Start of Dataset records

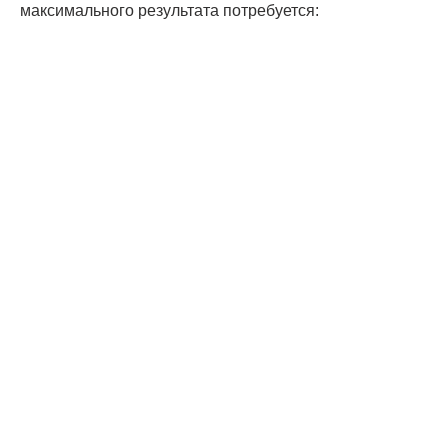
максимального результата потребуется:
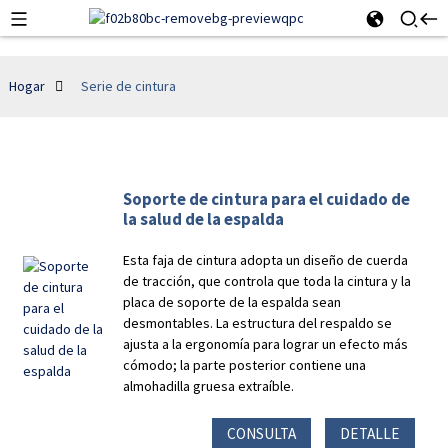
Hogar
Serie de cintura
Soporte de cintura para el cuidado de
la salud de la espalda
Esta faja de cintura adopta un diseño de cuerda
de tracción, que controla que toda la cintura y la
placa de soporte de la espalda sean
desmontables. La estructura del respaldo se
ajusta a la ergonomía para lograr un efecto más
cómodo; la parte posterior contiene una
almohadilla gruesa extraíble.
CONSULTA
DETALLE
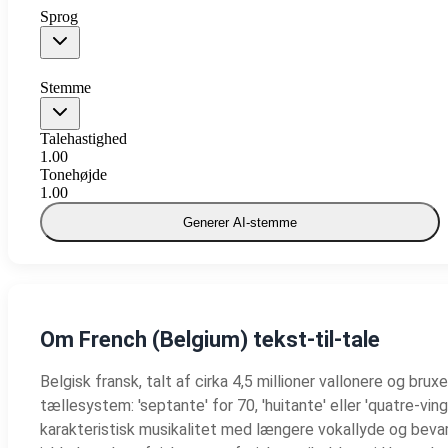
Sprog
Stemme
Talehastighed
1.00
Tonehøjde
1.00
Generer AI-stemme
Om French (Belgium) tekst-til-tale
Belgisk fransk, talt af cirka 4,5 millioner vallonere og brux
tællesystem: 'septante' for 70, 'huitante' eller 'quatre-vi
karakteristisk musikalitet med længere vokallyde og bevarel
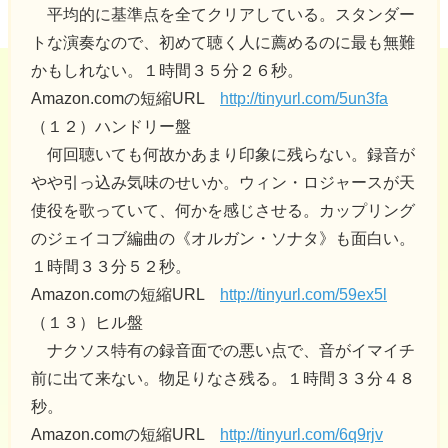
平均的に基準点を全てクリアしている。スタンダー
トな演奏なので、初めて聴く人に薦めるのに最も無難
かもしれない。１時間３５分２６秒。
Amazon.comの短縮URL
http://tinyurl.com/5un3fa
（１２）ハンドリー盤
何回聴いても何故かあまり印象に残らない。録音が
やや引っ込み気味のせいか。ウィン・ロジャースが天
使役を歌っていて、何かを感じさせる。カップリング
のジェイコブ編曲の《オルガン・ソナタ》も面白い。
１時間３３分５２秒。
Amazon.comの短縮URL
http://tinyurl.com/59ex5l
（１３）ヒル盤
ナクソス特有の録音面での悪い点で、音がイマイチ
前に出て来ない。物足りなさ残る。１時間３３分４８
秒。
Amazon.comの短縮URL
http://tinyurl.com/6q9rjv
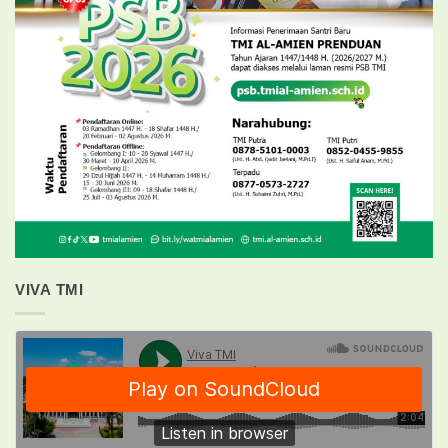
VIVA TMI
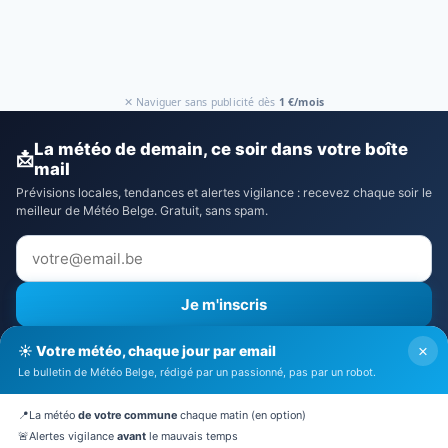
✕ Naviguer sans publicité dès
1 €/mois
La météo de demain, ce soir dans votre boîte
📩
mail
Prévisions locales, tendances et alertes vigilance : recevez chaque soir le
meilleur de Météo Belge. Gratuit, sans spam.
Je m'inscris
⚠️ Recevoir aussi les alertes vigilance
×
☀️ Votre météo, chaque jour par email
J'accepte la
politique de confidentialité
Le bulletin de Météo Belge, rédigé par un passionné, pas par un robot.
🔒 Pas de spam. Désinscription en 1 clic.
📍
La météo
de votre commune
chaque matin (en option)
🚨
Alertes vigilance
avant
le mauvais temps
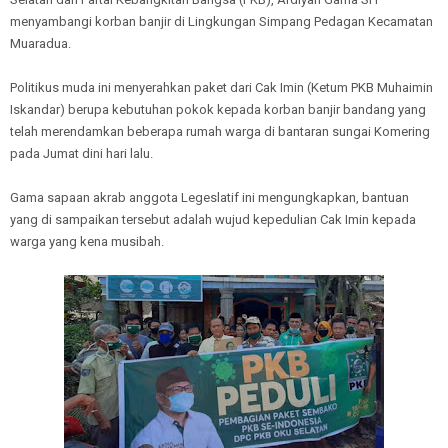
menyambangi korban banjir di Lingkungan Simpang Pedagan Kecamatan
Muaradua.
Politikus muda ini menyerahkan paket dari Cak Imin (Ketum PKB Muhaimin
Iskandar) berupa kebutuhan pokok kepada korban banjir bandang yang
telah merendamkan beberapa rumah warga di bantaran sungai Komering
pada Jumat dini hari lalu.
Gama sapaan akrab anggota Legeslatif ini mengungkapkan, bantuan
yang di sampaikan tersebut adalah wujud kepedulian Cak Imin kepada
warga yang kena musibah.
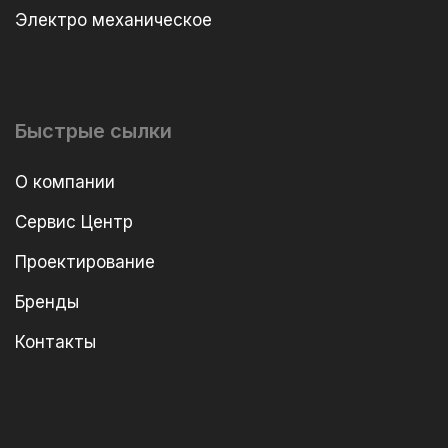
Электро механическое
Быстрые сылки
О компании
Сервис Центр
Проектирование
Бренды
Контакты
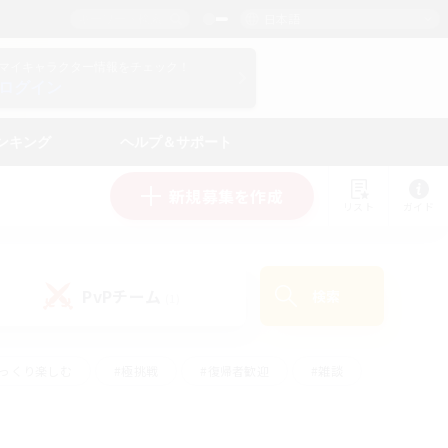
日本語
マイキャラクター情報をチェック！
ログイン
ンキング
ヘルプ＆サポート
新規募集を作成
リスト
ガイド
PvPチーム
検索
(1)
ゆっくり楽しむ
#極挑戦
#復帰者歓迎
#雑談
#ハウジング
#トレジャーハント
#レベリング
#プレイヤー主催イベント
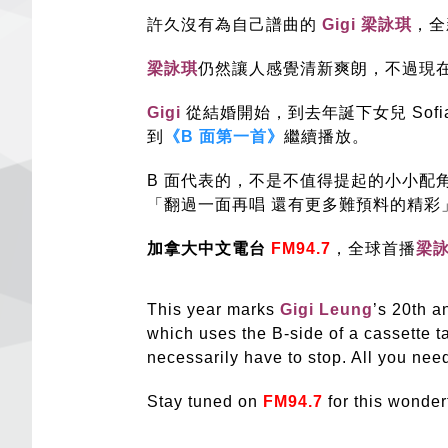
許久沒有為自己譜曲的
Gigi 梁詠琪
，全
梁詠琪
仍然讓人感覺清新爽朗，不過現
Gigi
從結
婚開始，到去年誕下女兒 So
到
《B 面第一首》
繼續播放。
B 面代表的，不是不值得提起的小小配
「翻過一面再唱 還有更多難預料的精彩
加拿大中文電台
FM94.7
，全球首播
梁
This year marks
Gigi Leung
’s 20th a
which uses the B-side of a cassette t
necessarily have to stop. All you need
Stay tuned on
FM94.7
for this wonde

End of Dataset records

What this task involves: Quote, please, only the lines running from the one with "de votre commune" down to the final line of the data above, keeping both ends and skipping the pictures.

Solution for this exercise:
de votre commune
chaque matin (en option)
🚨
Alertes vigilance
avant
le mauvais temps
menyambangi korban banjir di Lingkungan Simpang Pedagan Kecamatan
Muaradua.
Politikus muda ini menyerahkan paket dari Cak Imin (Ketum PKB Muhaimin
Iskandar) berupa kebutuhan pokok kepada korban banjir bandang yang
telah merendamkan beberapa rumah warga di bantaran sungai Komering
pada Jumat dini hari lalu.
Gama sapaan akrab anggota Legeslatif ini mengungkapkan, bantuan
yang di sampaikan tersebut adalah wujud kepedulian Cak Imin kepada
warga yang kena musibah.
Электро механическое
Быстрые сылки
О компании
Сервис Центр
Проектирование
Бренды
Контакты
日本語
マイキャラクター情報をチェック！
ログイン
ンキング
ヘルプ＆サポート
新規募集を作成
リスト
ガイド
PvPチーム
検索
(1)
ゆっくり楽しむ
#極挑戦
#復帰者歓迎
#雑談
#ハウジング
#トレジャーハント
#レベリング
#プレイヤー主催イベント
許久沒有為自己譜曲的
Gigi 梁詠琪
，全
梁詠琪
仍然讓人感覺清新爽朗，不過現
Gigi
從結
婚開始，到去年誕下女兒 So
到
《B 面第一首》
繼續播放。
B 面代表的，不是不值得提起的小小配
「翻過一面再唱 還有更多難預料的精彩
加拿大中文電台
FM94.7
，全球首播
梁
This year marks
Gigi Leung
’s 20th a
which uses the B-side of a cassette t
necessarily have to stop. All you need
Stay tuned on
FM94.7
for this wonde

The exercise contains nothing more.